I love rachmaminoff the best, and his work in E flat minor, which is a typical russian key


----------



## Orfeo (Nov 14, 2013)

mbhaub said:


> Balakirev - no 1 (an extraordinarily beautiful work, unjustly neglected)
> Maximillian Steinberg symphonies 1 & 2
> Arensky symphonies 1 & 2
> Grechaninov symphony 1
> ...


Rubinstein's Fifth Symphony is an exception to what you've described in his symphonies overall (very Russian, esp. the slow movement with its soaring melancholy). It's also quite anachronistic, as if Dargomyzhsky or Serov wrote it instead some 15-20 years ago. But it is somewhat interesting and enjoyable.

I agree that Glazunov's Eighth is quite a dark, troubled work, no doubt written during Russia's turbulent years of 1905-1906 that ended Russia's Silver Age that started in earnest in the 1890s.

That said, let me add the Second, Third, and Fourth Symphonies of Gliere's pupil, *Boris Lyatoshynsky*. They're all in b-minor, and although modern, they're not far removed from the romanticism that one will see in, yes, Myaskovsky's symphonies. *Vyacheslav Ovchinnikov's* Symphony no. I fits that mold rather well.

*Other Candidates*


*Felix Blumenfeld's* Symphony in C minor "To the Dear Beloved"
*Mikhail Glinka's* Symphony on Two Russian Themes in D minor (compl. Shebalin).
*Vissarion Shebalin's* Symphony no. 1 in F minor op. 6 (1925)


----------



## kyjo (Jan 1, 2018)

Orfeo said:


> That said, let me add the Second, Third, and Fourth Symphonies of Gliere's pupil, *Boris Lyatoshynsky*. They're all in b-minor, and although modern, they're not far removed from the romanticism that one will see in, yes, Myaskovsky's symphonies.

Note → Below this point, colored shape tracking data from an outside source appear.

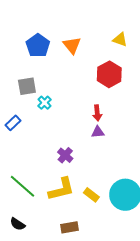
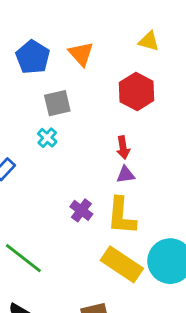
gray square: (27, 86) -> (57, 103), moved
yellow L-shape: (61, 189) -> (121, 216), moved, turned 112
yellow rectangle: (91, 195) -> (122, 264), size x1.8

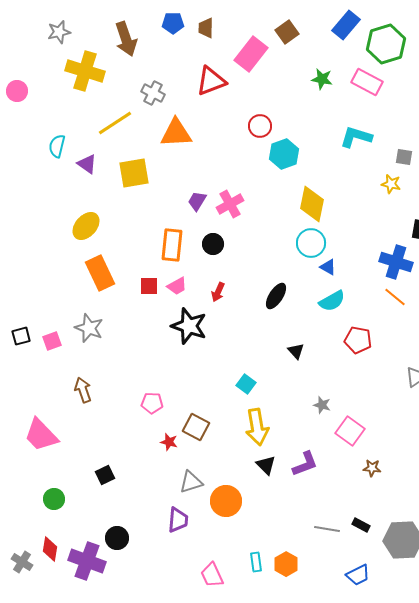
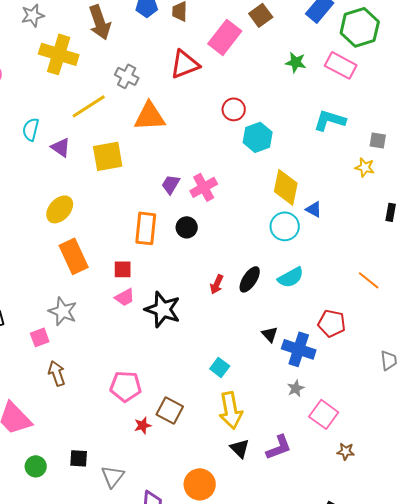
blue cross: (396, 262) -> (299, 349), moved
blue triangle: (328, 267) -> (314, 209), moved
pink trapezoid: (177, 286) -> (125, 297), moved
red arrow: (218, 292) -> (217, 284), moved
cyan semicircle: (332, 301) -> (291, 277), moved
pink square: (52, 341) -> (40, 337), moved
pink pentagon: (152, 403) -> (126, 386), size x1.4
gray star: (322, 405) -> (296, 388), turned 30
red star: (169, 442) -> (143, 425), turned -30
black square: (105, 475) -> (79, 458), turned 30
gray triangle: (191, 482) -> (113, 476), moved, turned -35
green circle: (54, 499) -> (36, 466), moved

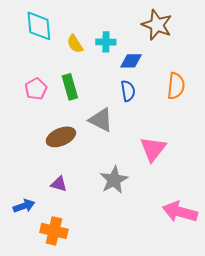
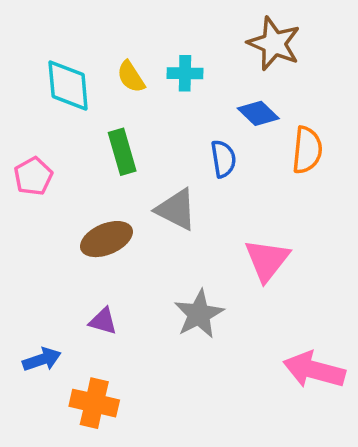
cyan diamond: (39, 26) -> (68, 85), moved
blue diamond: (131, 61) -> (258, 113), moved, turned 45
pink pentagon: (36, 89) -> (33, 176), moved

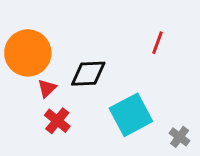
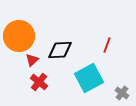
red line: (157, 43) -> (107, 45), moved

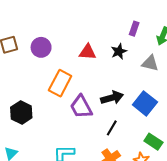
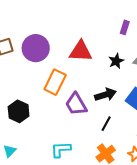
purple circle: (41, 47) -> (36, 48), size x1.4
black star: (119, 51) -> (116, 61), moved
red triangle: (88, 52) -> (81, 51), size x1.4

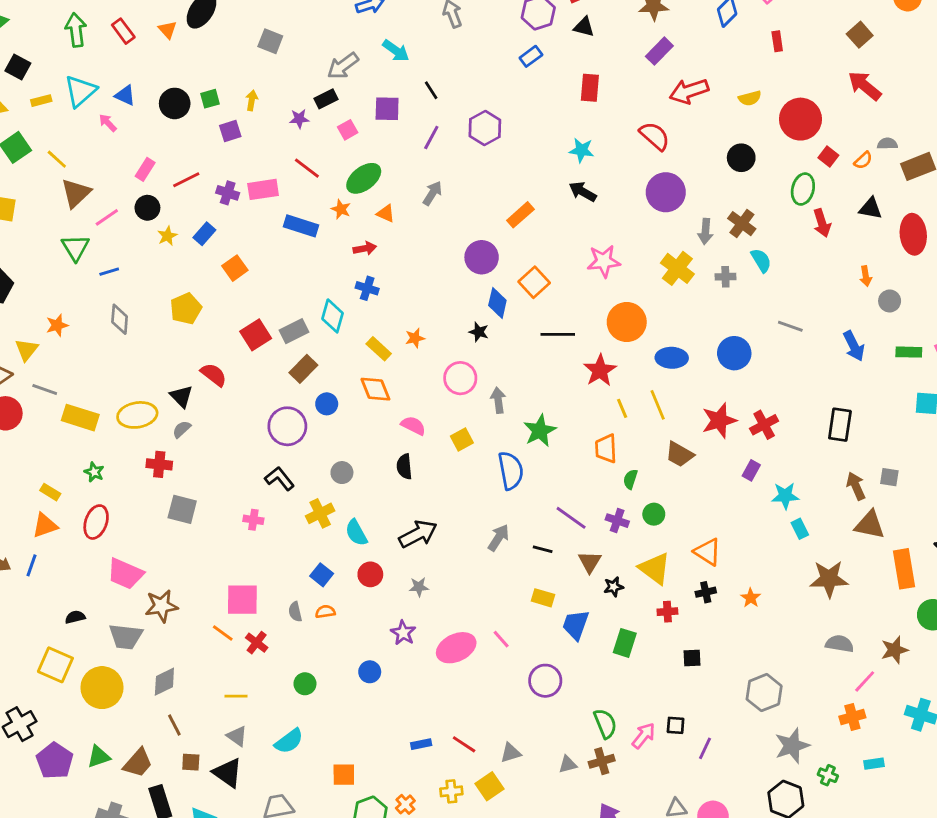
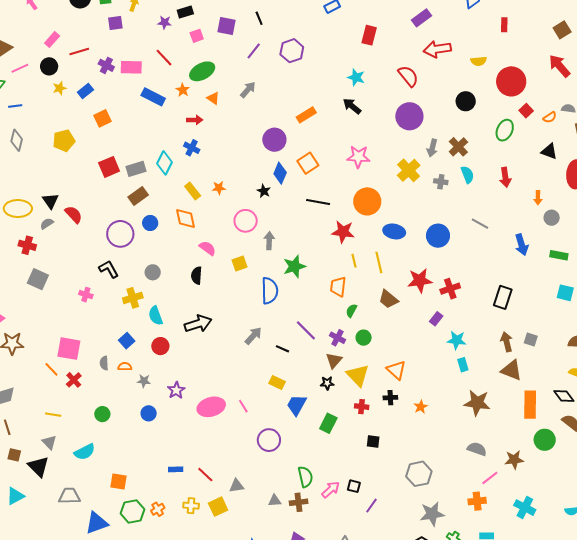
red arrow: (822, 223) -> (505, 177), moved
red star: (600, 370) -> (343, 232), turned 30
red semicircle: (214, 375) -> (74, 215), moved
brown triangle: (590, 562) -> (334, 360), moved
gray star: (419, 587) -> (144, 381), moved

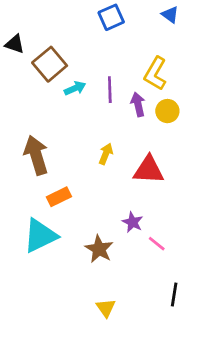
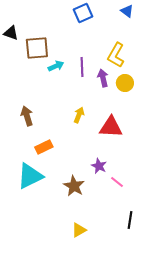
brown square: (50, 64) -> (37, 48), turned 35
brown arrow: (36, 155) -> (27, 116), size x0.7
yellow triangle: (106, 308) -> (79, 230), turned 35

I know Lyatoshynsky's 2nd Symphony which is a very dark, gripping work. I shall certainly check out his other symphonies! I was also taken by his tone poem _Grazyna_.


----------



## Orfeo (Nov 14, 2013)

kyjo said:


> I know Lyatoshynsky's 2nd Symphony which is a very dark, gripping work. I shall certainly check out his other symphonies! I was also taken by his tone poem _Grazyna_.


Grazyna is an excellent work, and I typically play it alongside Bartok's Kossuth, its distant cousin.


----------



## SONNET CLV (May 31, 2014)

Some fine works mentioned here. Some of my favorite Russian symphonies, to be sure. I'm one of those folks who owns the box set of the complete Myaskovsky symphonies, and I must admit they seldom fail to please. Beautiful works, those symphonies. Too, I've long been a fan of the Kalinnikov symphonies and enjoy them at least once a year in one of my "private concerts." And of course the Rachmaninoff Second reigns nearly supreme (along with the Borodin Second and a couple by a feller named Tchaikovsky).

But I went deep into my Russian Disc and Olympia labels collection to find a few I'm not sure were yet mentioned. These all share some semblance of the Rachmaninoff sound, if that's what you're going for.

Nina Makarova was born in a town on the Volga River in 1908. Her Symphony in D Minor (Russian Disc RD CD 11 382) is rich and dark in the best of ways. Akin somewhat to the Rachmaninoff Orchestral Dances, but a thoroughly original symphony.

Sergei Lyapunov was born in 1859 and received musical training in what later became known as the city of Gorky. His Symphony No. 1 in B Minor is a wonderfully Russian work, close in attitude to the Rachmaninoff First. Well worth hearing. It appears on Olympia OCD 519.

What is playing over my Sennheiser's at this very moment is Russian Disc RD CD 11 020, Boiko's Symphony No. 3 in D Minor. The liner notes to this album state at the start: "Rostislav Boiko is an original composer, resembling no one else, a fact that has always ben acknowledged by his colleagues." Indeed, that is not far from true. I've long enjoyed Boiko's music and have several of his discs in my collection. But I hear the sound world of late Rachmaninoff again in this symphony, which includes a chorus. It's a gorgeous work dedicated to the memory of those killed in war. (Boiko's Second Symphony, no key signature indicated, proves equally stunning. It was released on Russian Disc RD CD 11 045 coupled with the Vyatka Songs. I still recall my first hearing of this disc; it was the final song of the Vyatka Songs that grabbed me and never let go, track 13 on the disc, a song titled "As the Linnet Was Walking in the Boyar's Yard", a whole minute and thirty-one seconds of pure delight. Unforgettable. I remember repeating the work some dozen times before I could calm down enough to move on with my life. Don't miss this one!)

The famous Russian conductor Evgeni Svetlanov was also a composer of some note and his First Symphony in B Minor proves imaginative and tuneful. You'll hear shades of Rachmaninoff's Dances in this one, too. This stunning work appears on Russian Disc RD CD 11 042.

A few days ago I listened to Soviet composer Boris Parsadanian's Symphony No. 1 in C Minor "To the Memory of the 26 Commissars of Baku" and found the time well spent. This too appears on a Russian Disc, RD CD 11 050. And I recommend it (as well as its major key brother, the Second Symphony in E Flat, on the same disc), especially if you've never tried Parsadanian.

I know there's plenty more out there, Russian romanticism in the grand style, but I offer these minor key symphonies for this post and hope some of you will sample them. You probably will not regret the attempt. Enjoy.


----------



## JLi (Jan 31, 2018)

cough shostakovich 5 cough


----------